Dr. Susan David states, and this is a huge part of mindfulness practice, that we should recognise our emotions for what they are, they are not good or bad, they are just emotions, they are all important and most importantly, they do not define us, we are not our emotions!
So lets look at this in a bit more detail.
What Can I Do About My Loneliness?
OK, during lock downs and self isolation, it is natural to feel fear. The situation is ambiguous in that we don’t know what’s going on or how long it will take? Who does or doesn’t have Coronavirus? What’s going to happen with my job? Where is my money going to come from?
This fear and ambiguity can naturally lead to anxiety.
What we do next is, and Dr. Susan David says this is a natural cognitive function, our minds tries to fill in the blanks.
So we may go online to find out more, it’s highly likely we will go onto social media which can be very dangerous to find out information, or we will sit there and run over what might happen – and this is usually worst case scenario!
I think you’ll agree that all these actions lead to making the anxiety and fear worse, not better!
So what can or should we do?
Well, rather than mindlessly getting stuck into Facebook or twitter, ask yourself, when you’re feeling fear or anxiety, is going online what you need? Is that what those emotions you’re feeling, telling you to do?

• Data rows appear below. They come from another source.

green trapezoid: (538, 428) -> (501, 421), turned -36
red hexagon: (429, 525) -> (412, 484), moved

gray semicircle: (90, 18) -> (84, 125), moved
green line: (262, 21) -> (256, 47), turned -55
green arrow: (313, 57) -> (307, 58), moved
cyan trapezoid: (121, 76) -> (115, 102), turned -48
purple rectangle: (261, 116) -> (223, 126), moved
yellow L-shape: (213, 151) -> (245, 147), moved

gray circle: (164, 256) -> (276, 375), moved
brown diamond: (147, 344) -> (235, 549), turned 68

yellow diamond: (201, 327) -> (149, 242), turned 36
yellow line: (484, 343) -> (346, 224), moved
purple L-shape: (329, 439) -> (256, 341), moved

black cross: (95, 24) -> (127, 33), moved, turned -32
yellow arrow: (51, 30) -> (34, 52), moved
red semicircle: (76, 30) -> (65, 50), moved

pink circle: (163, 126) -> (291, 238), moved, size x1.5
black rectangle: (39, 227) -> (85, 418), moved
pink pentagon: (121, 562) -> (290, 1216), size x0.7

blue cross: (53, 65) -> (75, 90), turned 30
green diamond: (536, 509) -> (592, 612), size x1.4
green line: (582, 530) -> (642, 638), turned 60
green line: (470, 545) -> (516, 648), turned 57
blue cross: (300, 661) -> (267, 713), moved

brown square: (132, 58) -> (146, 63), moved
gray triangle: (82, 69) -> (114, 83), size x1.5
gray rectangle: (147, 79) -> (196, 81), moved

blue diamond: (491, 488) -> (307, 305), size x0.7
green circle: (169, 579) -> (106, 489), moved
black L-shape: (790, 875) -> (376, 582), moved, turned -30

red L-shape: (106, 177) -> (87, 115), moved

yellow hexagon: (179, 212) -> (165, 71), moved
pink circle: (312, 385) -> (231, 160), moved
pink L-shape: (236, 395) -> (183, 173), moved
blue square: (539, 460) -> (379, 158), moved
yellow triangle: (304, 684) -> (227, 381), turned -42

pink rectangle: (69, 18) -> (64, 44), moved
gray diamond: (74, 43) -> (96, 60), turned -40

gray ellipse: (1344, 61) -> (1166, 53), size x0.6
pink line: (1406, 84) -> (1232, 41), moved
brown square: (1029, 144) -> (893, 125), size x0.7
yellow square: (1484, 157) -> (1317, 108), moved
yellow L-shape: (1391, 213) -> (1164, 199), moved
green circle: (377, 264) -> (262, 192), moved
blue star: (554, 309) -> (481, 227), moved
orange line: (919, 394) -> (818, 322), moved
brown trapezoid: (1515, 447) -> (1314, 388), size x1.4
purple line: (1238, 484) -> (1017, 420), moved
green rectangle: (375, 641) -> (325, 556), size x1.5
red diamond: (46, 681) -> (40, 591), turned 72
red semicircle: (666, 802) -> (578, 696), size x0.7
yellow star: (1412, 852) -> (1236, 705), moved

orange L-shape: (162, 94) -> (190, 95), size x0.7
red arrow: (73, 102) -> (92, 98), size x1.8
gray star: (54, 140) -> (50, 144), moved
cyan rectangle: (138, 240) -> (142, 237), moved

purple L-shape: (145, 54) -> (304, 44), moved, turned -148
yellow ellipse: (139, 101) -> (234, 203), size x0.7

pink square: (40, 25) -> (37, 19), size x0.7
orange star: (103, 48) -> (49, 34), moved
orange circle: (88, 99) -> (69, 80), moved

I mentioned earlier that what if our emotions aren’t good or bad, they are simply emotions, and what if they were telling us something, such as certain needs are not being met.
So if you are feeling fearful and anxious, from being isolated and lonely, it’s highly likely that you are not having meaningful interactions. Be compassionate and kind to yourself. This is totally natural and I can say with certainty you are not alone.
It may be that you are isolated with one or more loved ones, so you say to yourself, this can’t be right that I feel this way, as that means I’m not having meaningful connections with my loved ones I’m isolated with!
Again, be kind to yourself. You are likely to be having meaningful connections with the one or more loved ones you’re isolated with, but for your personal needs, that’s not enough.
So be compassionate with yourself, don’t judge yourself. Think of someone else you can contact. Text them, email them, phone them, video call them. Maybe someone you’ve not spoken with for ages and keep putting off. Maybe someone you fell out with over something stupid, it may be the case you cant even remember why you fell out in the first place 🙂
So to sum up, loneliness isn’t about being alone, it’s about not having enough meaningful connections. Fear and anxiety during isolation are completely natural emotions to have, they’re not bad and we shouldn’t push them away or bottle them up. We should face them and ask, what are my emotions telling me I need?
And finally, remember that you are not your emotions, try to recognise them as simply emotions, your way of telling you something is happening. If it helps, look at it this way.
Next time you are feeling afraid, instead of saying “I am afraid”, say “I am feeling afraid, what is this feeling telling me?”
Stay connected and look after yourselves.